Тогда он все-таки вытащил свою руку, но только для того, чтобы поднять свои ладони в знак поражения.
Глава семнадцатая
В то же самое утро воскресенья в шестистах сорока девяти милях отсюда, в Иллинойсе, Хойл сидел за рулем своего припаркованного «Форда Бронко» и наблюдал, как прихожане входили в огромную баптистскую церковь Воскресения в Эвансвилле – женщины на каблуках и в ярких платьях, мужчины в костюмах различных фасонов и оттенков.
– По моим подсчетам, – сказал он своим спутникам, – пока не меньше тысячи.
– Вместимость церкви – полторы тысячи человек, – сказал Висенте. – Если учитывать воскресную службу – помножь на три.
Ему пришлось замолчать, поскольку не было возможности шевелить губами, и он застыл на заднем сиденье, пока Розмари приклеивала ему усы и косматую бороду.
– Умножить на средний вклад… ну, если в среднем, – задумался Хойл, – скажем, десять долларов на душу населения.
– По крайней мере, – отозвался Висенте.
– Я тебе это сейчас в рот залью, если не прекратишь говорить, – сказала ему Розмари.
– Получается, как минимум, – продолжил Хойл, – сорок пять тысяч в неделю, не облагаемых федеральным подоходным налогом.

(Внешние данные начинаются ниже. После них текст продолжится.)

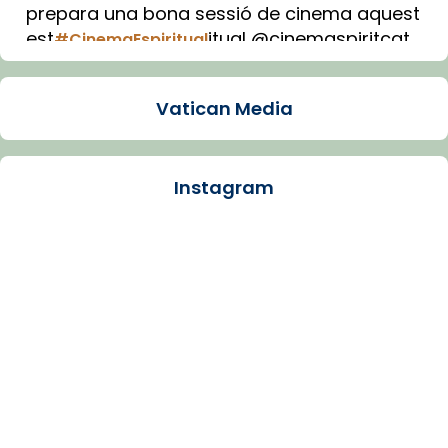
prepara una bona sessió de cinema aquest
est
itual @cinemaspiritcat
#CinemaEspiritual
Imatge: Generada amb IA (OpenAI)
Video
Vatican Media
View on Facebook
·
Share
Instagram
Arquebisbat de Barcelona
1 week ago
La Carmina va patir depressió. Fa gairebé
dos mesos, a l'Estadi Lluís Companys, la
jove va fer arribar el seu testimoni al papa
Lleó XIV.
Recupera l'entrevista comp
Vatican
tican News 👇
News
www.vaticannews.va/es/iglesia/news/2026-
07/carmina-historia-depresion-papa-viaje-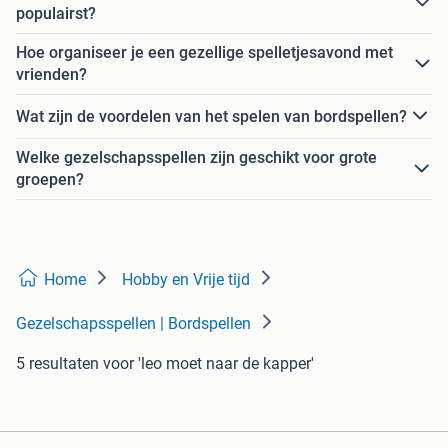
populairst?
Hoe organiseer je een gezellige spelletjesavond met
vrienden?
Wat zijn de voordelen van het spelen van bordspellen?
Welke gezelschapsspellen zijn geschikt voor grote
groepen?
Home
Hobby en Vrije tijd
Gezelschapsspellen | Bordspellen
5 resultaten
voor 'leo moet naar de kapper'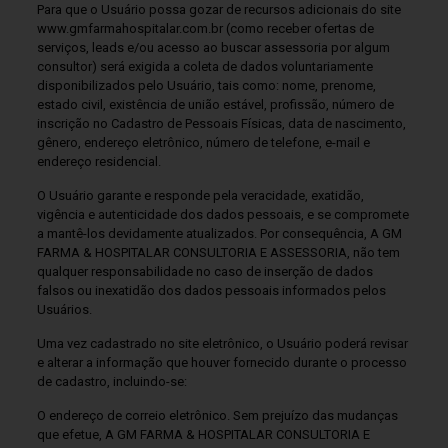
Para que o Usuário possa gozar de recursos adicionais do site
www.gmfarmahospitalar.com.br (como receber ofertas de
serviços, leads e/ou acesso ao buscar assessoria por algum
consultor) será exigida a coleta de dados voluntariamente
disponibilizados pelo Usuário, tais como: nome, prenome,
estado civil, existência de união estável, profissão, número de
inscrição no Cadastro de Pessoais Físicas, data de nascimento,
gênero, endereço eletrônico, número de telefone, e-mail e
endereço residencial.
O Usuário garante e responde pela veracidade, exatidão,
vigência e autenticidade dos dados pessoais, e se compromete
a mantê-los devidamente atualizados. Por consequência, A GM
FARMA & HOSPITALAR CONSULTORIA E ASSESSORIA, não tem
qualquer responsabilidade no caso de inserção de dados
falsos ou inexatidão dos dados pessoais informados pelos
Usuários.
Uma vez cadastrado no site eletrônico, o Usuário poderá revisar
e alterar a informação que houver fornecido durante o processo
de cadastro, incluindo-se:
O endereço de correio eletrônico. Sem prejuízo das mudanças
que efetue, A GM FARMA & HOSPITALAR CONSULTORIA E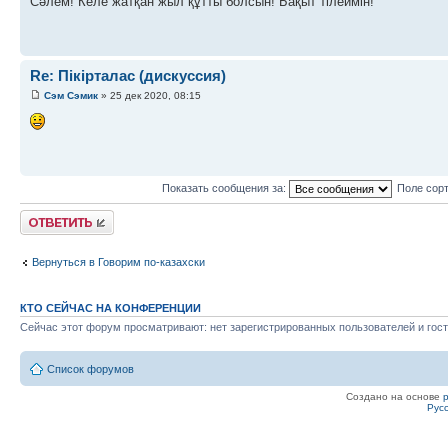
Сәлем! Келе жатқан жыл құтты болсын! Бақыт тілеймін!
Re: Пікірталас (дискуссия)
Сэм Сэмик
» 25 дек 2020, 08:15
Показать сообщения за:
Поле сор
Ответить
Вернуться в Говорим по-казахски
КТО СЕЙЧАС НА КОНФЕРЕНЦИИ
Сейчас этот форум просматривают: нет зарегистрированных пользователей и гост
Список форумов
Создано на основе
Рус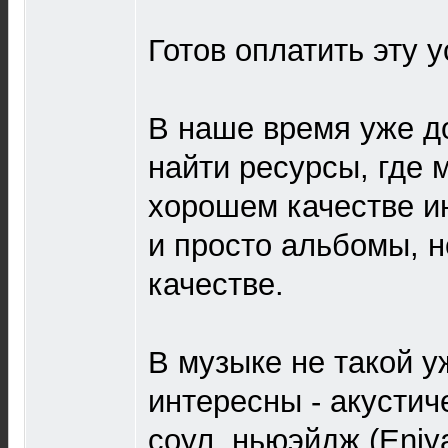
Готов оплатить эту у
В наше время уже д
найти ресурсы, где 
хорошем качестве и
и просто альбомы, 
качестве.
В музыке не такой у
интересны - акустич
соул, ньюэйдж (Eniya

Впечатляет.
Висенте подождал, пока Розмари доклеит сначала усы, потом бакенбарды и такую же бороду.
– Впечатляет не в самом хорошем смысле, – сказал он тогда. – Сама мысль о том, что такой человек извлекает выгоду из религиозного отчаяния…
– Ты выключил телефон? – перебила его Розмари. Она уже слышала эту его тираду слишком много раз. Она была согласна со всеми его чувствами по отношению к пастору Эли Ройсу, но слушать о них заново ей совсем не хотелось.
Висенте достал телефон из кармана брюк, отключил звонок и вибрацию. Розмари передала ему парик такого же грязно-седого оттенка, как и его борода с усами. Он надел его себе на голову, она поправила, а затем вручила ему потрепанную кожаную кепку коричневого цвета. Висенте спустил ее почти к глазам, а потом достал из своего пальто солнцезащитные очки и надел их. Оранжевые поляризованные линзы, идеально подходящие для рыбалки и езды по ночам, придавали солнечному утру резкую, желтоватую бледность.
– Как я выгляжу? – спросил он.
Она отодвинулась чуть подальше и осмотрела весь образ целиком. Старая кепка для гольфа, оранжевые очки, неухоженные волосы и борода, винтажный коричневый костюм в полоску и потертые коричневые лоферы.
– Как полуслепой пьянчуга, – оценила она конечный результат. – Я удивлюсь, если они тебя вообще пустят.
Хойл перекинул свою тяжелую руку через спинку сиденья. Большим и указательным пальцами он держал маленькую черную коробочку, полдюйма шириной и дюйм длиной, завернутую в тонкую целлофановую пленку.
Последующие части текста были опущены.